Asked about the extent to which he feared the might of Amazon, Lewis expressed cautious confidence in Tesco’s ability to maintain its place in the market.
"We have to respect Amazon," he said. "It’s come into fresh here in London. It’s interesting that our market share in grocery home shopping in London is higher than elsewhere in the UK, so it's had no impact so far in that sense, but we see them as a formidable competitor."
Discussing Amazon’s acquisition of Whole Foods, and its decision in August to slash prices at the supermarket chain, following the completion of the deal, Lewis repeated his assertion from last March that "competition makes you stronger".
He said that the strategy Amazon was pursuing highlighted the challenges it faced, and the advantages of having a huge store network in place.
"We start in a very strong place," he said. "The really interesting thing [about the Whole Foods deal] is it’s a recognition that food through a central distribution model doesn’t really work, Amazon having tried it for a decade in Seattle."
He added that the impact of the price cuts may not be as profound as some might think: "You can take prices down by an awful lot for Whole Foods in the US and still just get to the average of the market. Yes, they’ve taken the prices down, but that just makes it more mainstream."
Another way Amazon is making its impact felt in the supermarket sector is with Amazon Go, its queueless store in Seattle, in which customers simply take the products they want from shelves, with cutting edge-technology used to charge their account automatically.
Sainsbury’s last week revealed it was trialling a somewhat less advanced system at one store in London, allowing customers to pay for their shopping through a smartphone app without visiting a checkout.

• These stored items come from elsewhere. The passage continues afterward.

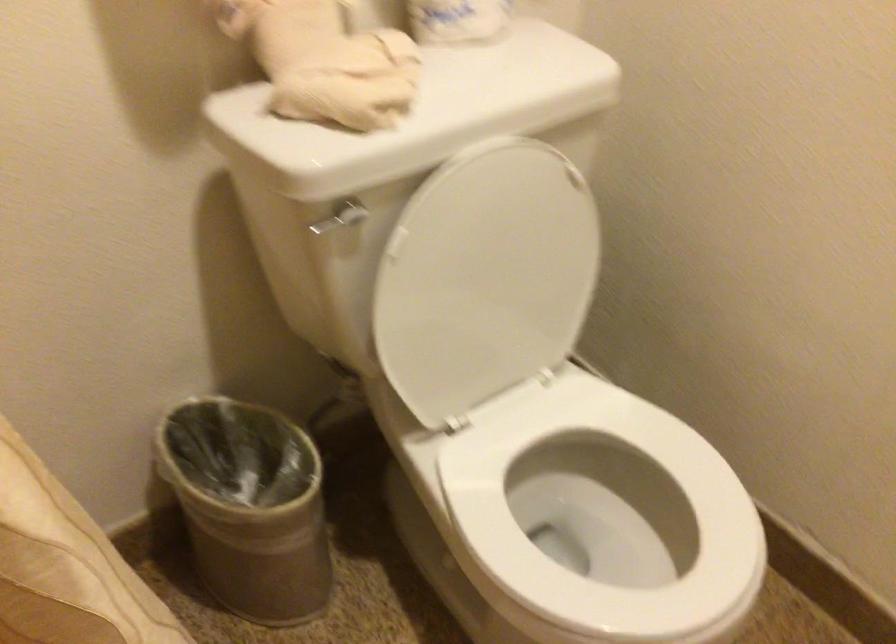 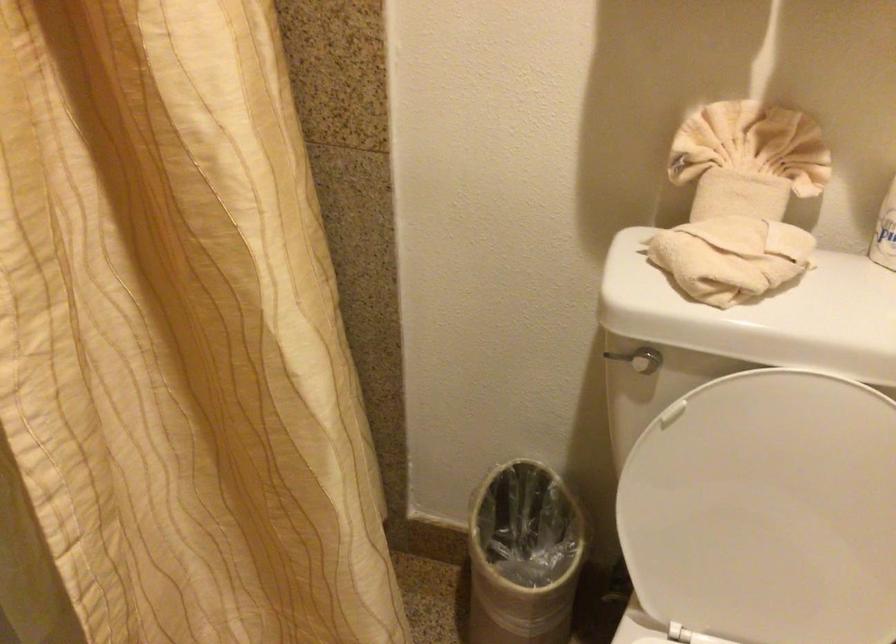 Question: The camera is either moving clockwise (left) or counter-clockwise (right) around the object. The first image is from the beginning of the video and the second image is from the end. Is the camera moving left or right when shooting the video?

Choices:
 (A) Left
 (B) Right

Answer: (B) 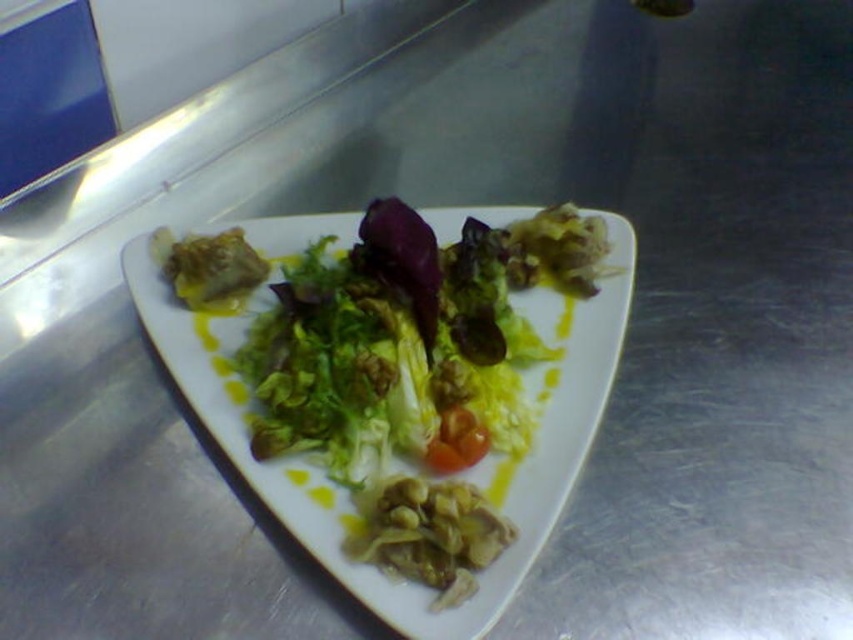 You are arranging items on a kitchen counter and need to place a blue container on the left side of the white glossy platter at center. According to the image, where should you position the blue container relative to the platter?

The white glossy platter at center is located at point [350,496], so the blue container should be placed to the left of this coordinate to position it on the left side of the platter.

You are a chef preparing a dish and need to place a garnish on top of the white glossy platter at center. However, there is a glossy red tomato at center nearby. Which object is taller, making it the better choice for placing the garnish on top?

The white glossy platter at center is much taller than the glossy red tomato at center, so placing the garnish on top of the white glossy platter at center would be more stable and visible.

You are arranging food on a kitchen counter and need to place a white glossy platter at center and a glossy red tomato at center. According to the image, which object is closer to you?

The white glossy platter at center is closer to you than the glossy red tomato at center. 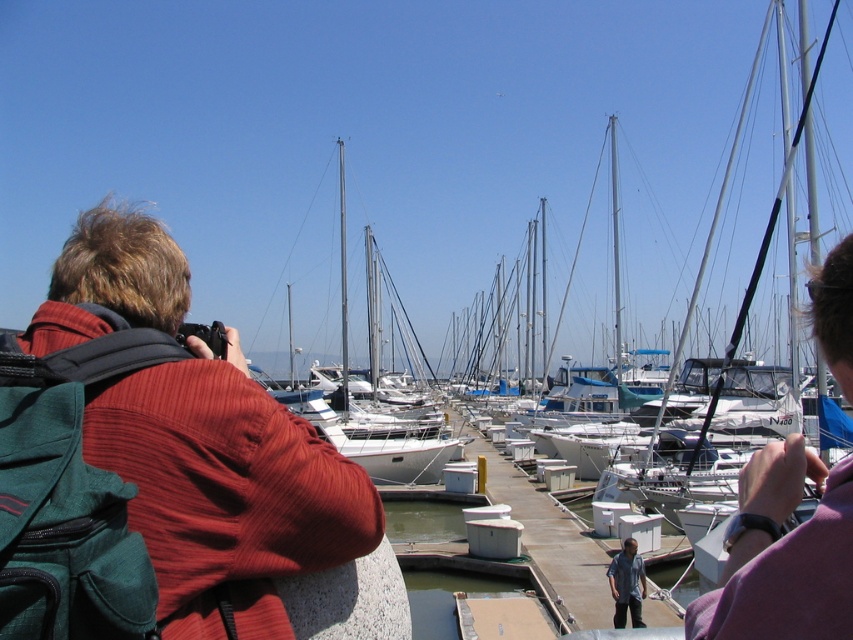 Question: Is red fabric jacket at left wider than denim shirt at lower center?

Choices:
 (A) no
 (B) yes

Answer: (B)

Question: Can you confirm if red fabric jacket at left is smaller than denim shirt at lower center?

Choices:
 (A) yes
 (B) no

Answer: (B)

Question: Which of the following is the closest to the observer?

Choices:
 (A) red fabric jacket at left
 (B) denim shirt at lower center

Answer: (A)

Question: Is red fabric jacket at left closer to camera compared to denim shirt at lower center?

Choices:
 (A) no
 (B) yes

Answer: (B)

Question: Which object is farther from the camera taking this photo?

Asked by Campaign if this was something Tesco would be exploring, Lewis claimed that it had already tested such a system, but it was Tesco’s policy not to publicise innovation until it was ready for a full launch.
"We’ve been doing it for a while," he said. "We test a whole lot. Have we had cashless shops? Yes. Have we trialled the thing you refer to? Yes.
"But we’ll only talk about it when we’ve done it everywhere – when we’re at a place when we think we’ve got something we want to offer to all customers, we’ll launch it and we’ll communicate it. But that sort of testing – loads of it."